I want to prove the following statement:
Assume that $A,B \in M_n(\mathbb{R})$ and there is an invertible matrix $P \in M_n(\mathbb{C})$ that $PAP^{-1}=B$. Prove that there is an invertible matrix $Q\in M_n(\mathbb{R})$ that $QAQ^{-1}=B$
I know that there are some similar questions asked here and I've read all of them. But the point is that I don't want to use determinant approach. All the proofs that one can find here or on the internet are similar to the one you can find in the following link: Similarity of real matrices over $\mathbb{C}$
all of them use this reality that because $P=C+Di$ for some $C,D \in M_n(\mathbb{R})$ and $det(C+Di) \neq 0$ so there exists a $t\in \mathbb{R}$ that $det(C+Dt)\neq0$ and so on.

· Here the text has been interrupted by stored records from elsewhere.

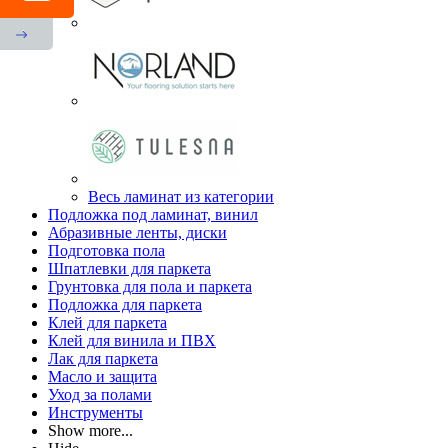
Весь ламинат из категории
Подложка под ламинат, винил
Абразивные ленты, диски
Подготовка пола
Шпатлевки для паркета
Грунтовка для пола и паркета
Подложка для паркета
Клей для паркета
Клей для винила и ПВХ
Лак для паркета
Масло и защита
Уход за полами
Инструменты
Show more...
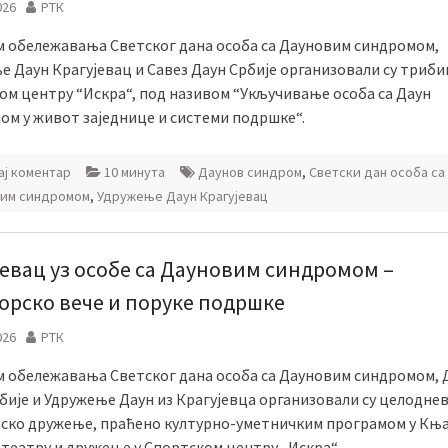
026
РТК
 обележавања Светског дана особа са Дауновим синдромом,
 Даун Крагујевац и Савез Даун Србије организовали су триби
ом центру “Искра“, под називом “Укључивање особа са Даун
ом у живот заједнице и системи подршке“.
ј коментар
10 минута
Даунов синдром
,
Светски дан особа са
им синдромом
,
Удружење Даун Крагујевац
јевац уз особе са Дауновим синдромом –
орско вече и поруке подршке
026
РТК
 обележавања Светског дана особа са Дауновим синдромом, 
рбије и Удружење Даун из Крагујевца организовали су целодне
ско дружење, праћено културно-уметничким програмом у Књ
 театру и дружење у Спортском центру „Искра“.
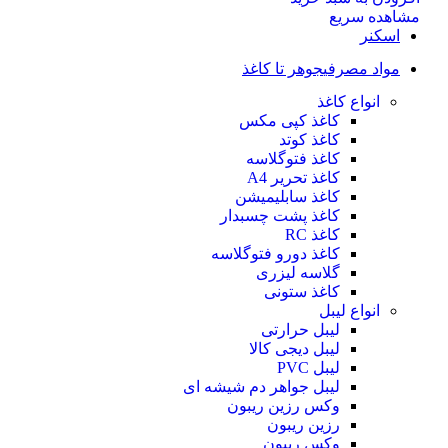
مشاهده سریع
اسکنر
مواد مصرفی
جوهر تا کاغذ
انواع کاغذ
کاغذ کپی مکس
کاغذ کوتد
کاغذ فتوگلاسه
کاغذ تحریر A4
کاغذ سابلیمیشن
کاغذ پشت چسبدار
کاغذ RC
کاغذ دورو فتوگلاسه
گلاسه لیزری
کاغذ ستونی
انواع لیبل
لیبل حرارتی
لیبل دیجی کالا
لیبل PVC
لیبل جواهر دم شیشه ای
وکس رزین ریبون
رزین ریبون
وکس ریبون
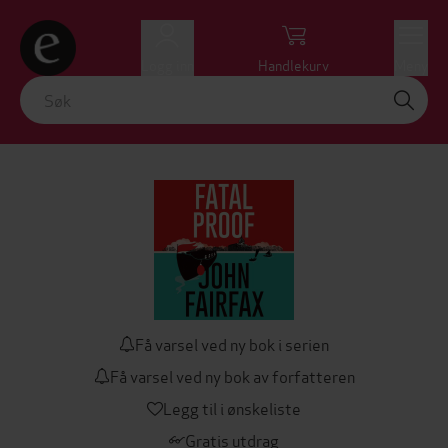
Logg inn
Handlekurv
Meny
Få varsel ved ny bok i serien
Få varsel ved ny bok av forfatteren
Legg til i ønskeliste
Gratis utdrag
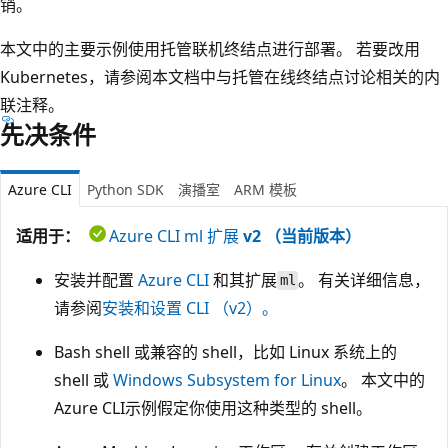
销。
本文中的主要示例使用托管联机终结点进行部署。 若要改用
Kubernetes，请参阅本文档中与托管在线终结点讨论相关的内
联注释。
先决条件
Azure CLI
Python SDK
演播室
ARM 模板
适用于：
Azure CLI ml 扩展
v2 （当前版本）
安装并配置
Azure CLI
和其扩展
。 有关详细信息，
ml
请参阅
安装和设置 CLI （v2）。
Bash shell 或兼容的 shell，比如 Linux 系统上的
shell 或
Windows Subsystem for Linux
。 本文中的
Azure CLI示例假定你使用这种类型的 shell。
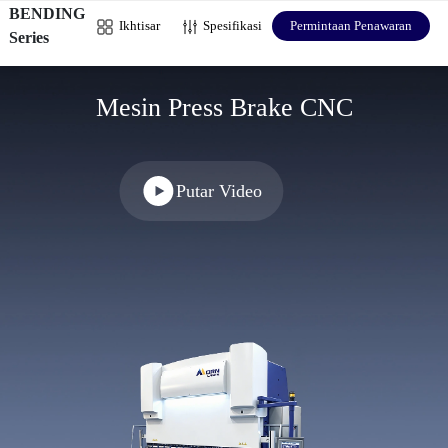
BENDING
Ikhtisar
Spesifikasi
Permintaan Penawaran
Series
Mesin Press Brake CNC
Putar Video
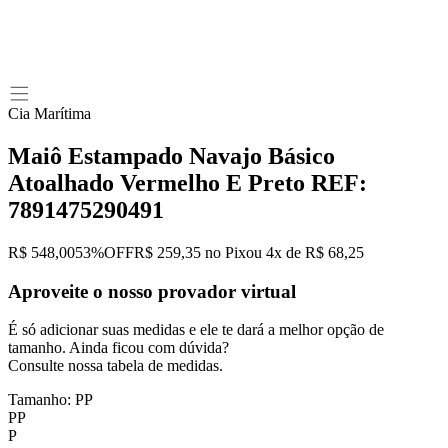
Cia Marítima
Maiô Estampado Navajo Básico
Atoalhado Vermelho E Preto
REF:
7891475290491
R$
548
,
00
53%OFF
R$
259
,
35
no Pix
ou 4x de
R$
68
,
25
Aproveite o nosso provador virtual
É só adicionar suas medidas e ele te dará a melhor opção de
tamanho. Ainda ficou com dúvida?
Consulte nossa tabela de medidas.
Tamanho
:
PP
PP
P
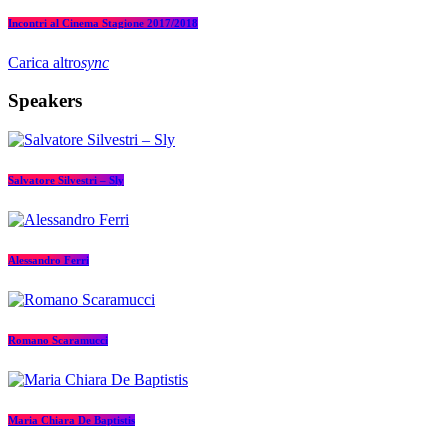
Incontri al Cinema Stagione 2017/2018
Carica altro
sync
Speakers
Salvatore Silvestri – Sly
Alessandro Ferri
Romano Scaramucci
Maria Chiara De Baptistis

I don't want to use this approach. Instead of using determinant, I want to use this theorem that a matrix $M$ is invertible if and only if the only answer for the system $MX=0$ is $X=0$.
Now, because the hypothesis says that $P$ is invertible we can say that the only answer for the system $PX=0$ or equivalently $(C+Di)X=0$ is $X=0$. We have:
$$(C+Di)X=0 \Rightarrow CX=0 , DX=0$$ Now, if we can prove that the only answer for the system $CX=0$ or $DX=0$ is $X=0$ then it means that $C$ or $D$ are invertible. Then we can write
$$PAP^{-1}=B \Rightarrow PA=BP$$ $$P=C+Di \Rightarrow CA+DAi=BC+BDi$$ $$CA=BC , DA=BD$$ Then we can conduce that $B=CAC^{-1}$ or $B=DAD^{-1}$ and the problem is solved. But $C$ and $D$ are not necessarily invertible. How can we construct a new real matrix, say $Q$ that $QAQ^-{1}=B$ by using the theorem that I've mentioned above(or some similar theorems) and not using determinant approach?